Manhattan District Attorney Cyrus R. Vance, Jr., today announced the indictment and arraignment of New York City Correction Officer ROSALYN WILKES, 43, in Manhattan Supreme Court on five counts of Promoting Prison Contraband in the First Degree, a class D felony, for using, and allowing inmates to use, a cellular telephone inside the Manhattan Detention Center.

“Correction Officers have enormous power and an equal responsibility to keep our jails safe, and our inmates secure,” said District Attorney Vance. “By violating basic rules of conduct, this defendant put her needs and the desires of inmates above the safety of her colleagues, the inmate population, and the public. I thank our partners at the Department of Investigation for their extensive work on this case.”

According to documents filed in court, WILKES used her cell phone at least eight times while on duty last October inside the Manhattan Detention Center in Lower Manhattan. New York City Department of Correction regulations prohibit correction officers from bringing their personal cell phones into any correctional facility. WILKES used her cell phone to receive personal calls from an inmate on Rikers Island with whom she had a personal relationship. This inmate was incarcerated and awaiting trial on multiple indictments charging three robberies and possession of a gun, and was classified by the Department of Correction as a member of a Security Risk Group, a Correction designation for inmates believed to be members of or affiliated with major street gangs. WILKES repeatedly received calls from and engaged in extensive conversation with the inmate while she was supposed to be at her assigned post within the Manhattan jail. At various times, WILKES also passed her cell phone to inmates in her charge so that they could communicate with the Rikers Island inmate as well.

DOI Commissioner Rose Gill Hearn said: “City Correction Officers are supposed to protect order and safety in the jails, not compromise them.
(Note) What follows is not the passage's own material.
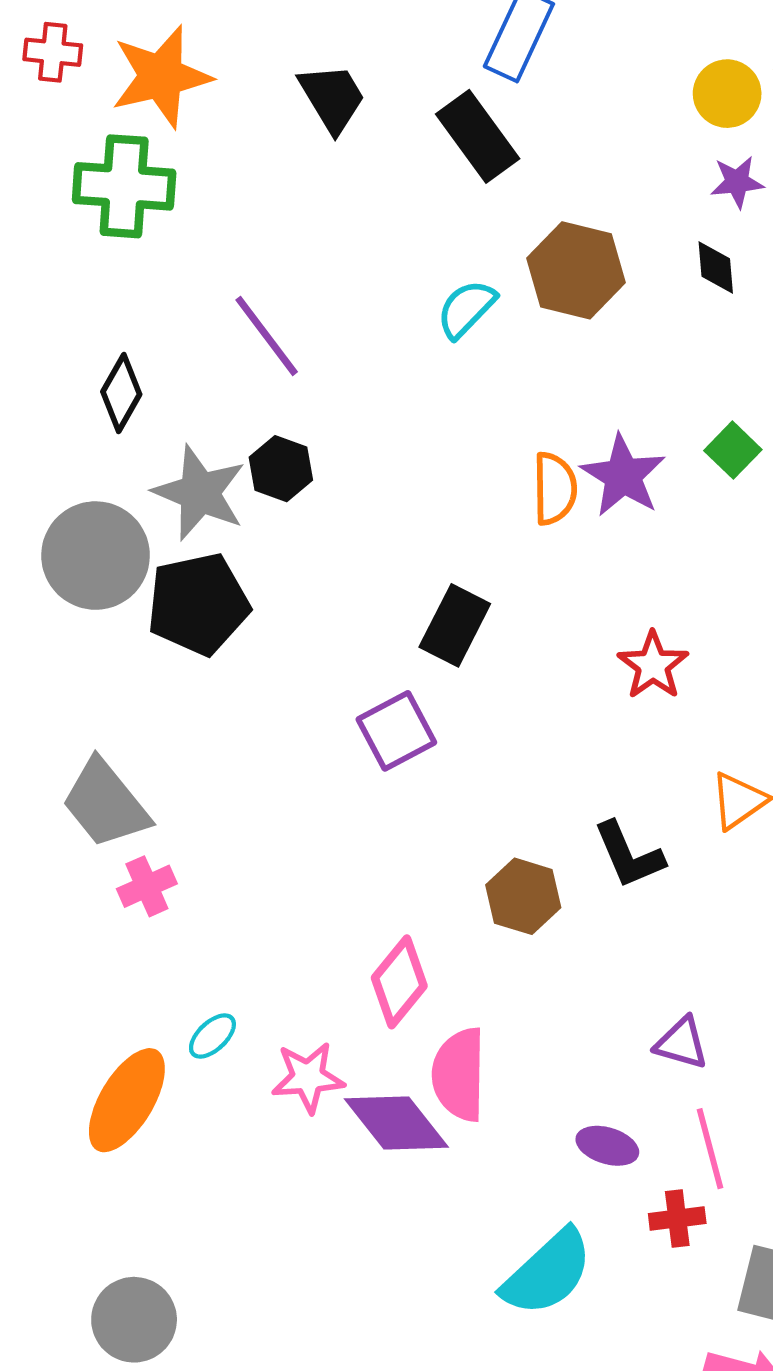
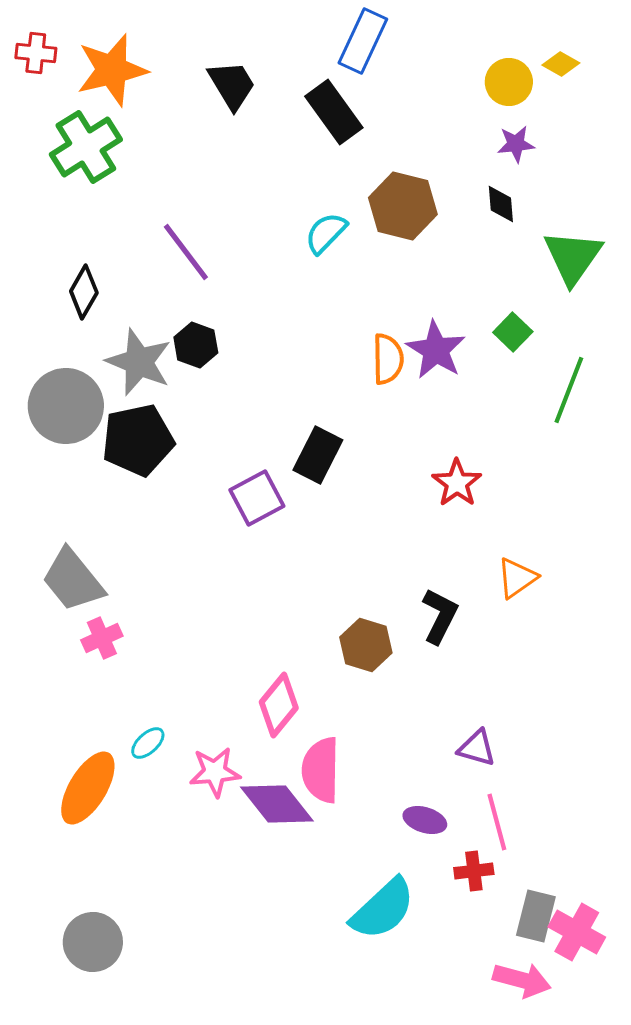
green cross: (124, 186) -> (86, 147), turned -36
purple square: (396, 731) -> (257, 498), moved
black L-shape: (629, 855) -> (440, 616), turned -130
DOI investigators connected the dots that led to this indictment of a correction officer charged with abusing her position. We are committed to working with District Attorney Vance and the Department of Correction to expose and stop this type of dangerous and illegal conduct.”
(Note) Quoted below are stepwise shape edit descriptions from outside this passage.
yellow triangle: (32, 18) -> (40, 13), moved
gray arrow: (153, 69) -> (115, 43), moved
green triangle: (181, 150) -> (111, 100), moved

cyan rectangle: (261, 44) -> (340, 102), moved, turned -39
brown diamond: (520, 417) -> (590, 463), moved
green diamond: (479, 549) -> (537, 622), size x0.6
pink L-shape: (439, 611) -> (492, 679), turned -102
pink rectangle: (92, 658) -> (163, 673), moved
Assistant District Attorney Charles Linehan is handling the prosecution of this case under the supervision of Assistant District Attorney Luke Rettler, Chief of the Official Corruption Unit, and Assistant District Attorney Julio Cuevas, Deputy Chief of the Official Corruption Unit. The case was referred to the District Attorney’s Office by the New York City Department of Investigation’s Office of the Inspector General for the Department of Correction, under DOI Commissioner Rose Gill Hearn.

Defendant Information:

Brooklyn, NY


Promoting Prison Contraband in the First Degree, a class D felony, five counts

A class D felony is punishable by up to 7 years in prison.